Data on weather variables (daily temperature, air quality, rainfall & wind speed) and weekly dengue incidence rates were collected from 1 January 2012 to 25 August 2019. Statistically significant correlated variables identified from cross-correlation analysis using Pearson’s correlation were examined in univariate ARIMA model. A distributed lag non-linear model (DLNM) with Quasi-Poisson model was established to assess any non-linear association between climatic factors and dengue incidence. The Quasi-Poisson model coefficients were evaluated using Quasi Akaike’s Information Criterion (QAIC). To validate the model, the data was split into testing and validation sets, with QAIC, Mean Absolute Error (MAE) & Root Mean Square Error (RMSE) reported.
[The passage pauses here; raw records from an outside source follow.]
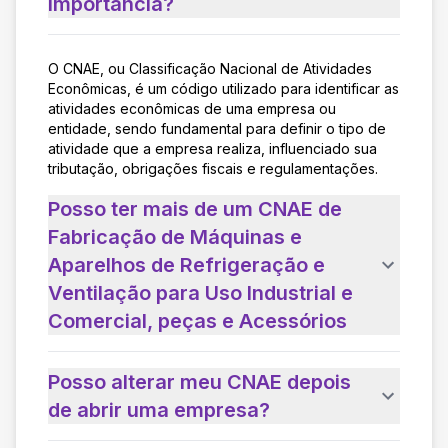
importância?
O CNAE, ou Classificação Nacional de Atividades
Econômicas, é um código utilizado para identificar as
atividades econômicas de uma empresa ou
entidade, sendo fundamental para definir o tipo de
atividade que a empresa realiza, influenciado sua
tributação, obrigações fiscais e regulamentações.
Posso ter mais de um CNAE de
Fabricação de Máquinas e
Aparelhos de Refrigeração e
Ventilação para Uso Industrial e
Comercial, peças e Acessórios
Posso alterar meu CNAE depois
de abrir uma empresa?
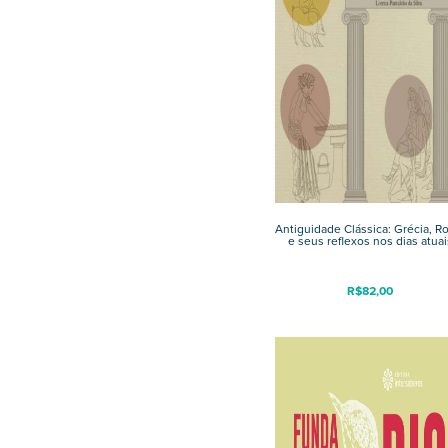
Antiguidade Clássica: Grécia, 
e seus reflexos nos dias atuai
R$
82,00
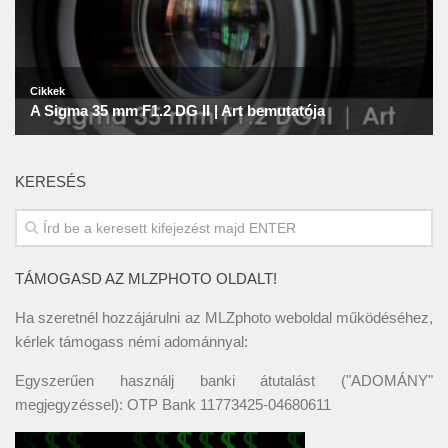
KERESÉS
TÁMOGASD AZ MLZPHOTO OLDALT!
Ha szeretnél hozzájárulni az MLZphoto weboldal működéséhez,
kérlek támogass némi adománnyal:
Egyszerűen használj banki átutalást ("ADOMÁNY"
megjegyzéssel): OTP Bank 11773425-04680611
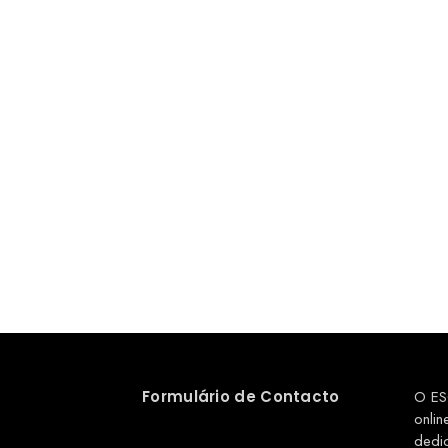
Formulário de Contacto
O ES
onlin
dedi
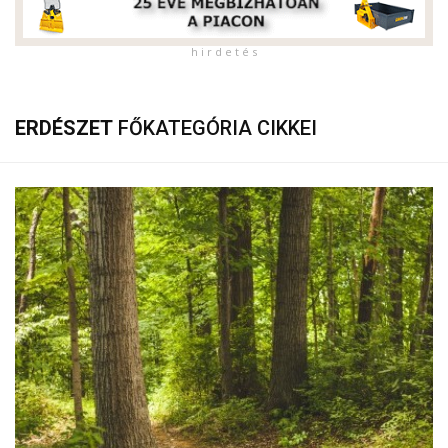
h i r d e t é s
ERDÉSZET
FŐKATEGÓRIA CIKKEI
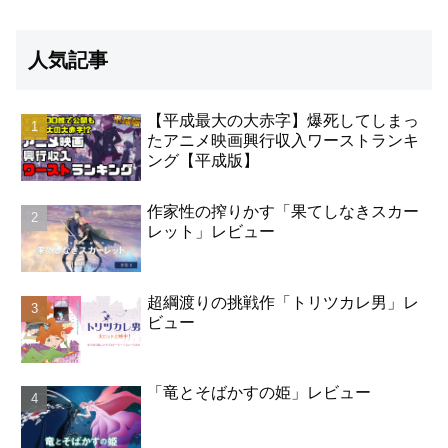
人気記事
【平成最大の大赤字】爆死してしまっ
たアニメ映画興行収入ワーストランキ
ング【平成版】
作家性の搾りかす「果てしなきスカー
レット」レビュー
超綱渡りの挑戦作「トリツカレ男」レ
ビュー
「竜とそばかすの姫」レビュー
Pollutant Standards Indices (PSI) greater than 100 was associated to lower weekly dengue incidence at a 5-week and a 7-week lag period. High wind speeds at 5-week lag time was also associated with reduced dengue transmission. Mean and minimum temperatures of 28℃ and 25℃ respectively were associated with reduced risk of weekly dengue transmission across all lags effect. Mean temperatures above 28℃ at a 1-week lag and maximum temperatures above 32℃ at an 11-week lag promoted dengue transmission. Rainfall was not correlated with dengue cases in Singapore.
Based on split-sample model validation, mean temperature was the best predictor of dengue (MAE: 43.15, RMSE: 51.39). Weather factors had varied influence on both pre-epidemic surge periods and non-epidemic periods, but had a stronger correlation with dengue transmission in non-epidemic periods.
Poor air quality and high wind speeds were associated with reduced risk of dengue transmission in an urbanized tropical environment. Only a limited temperature range promotes dengue transmission.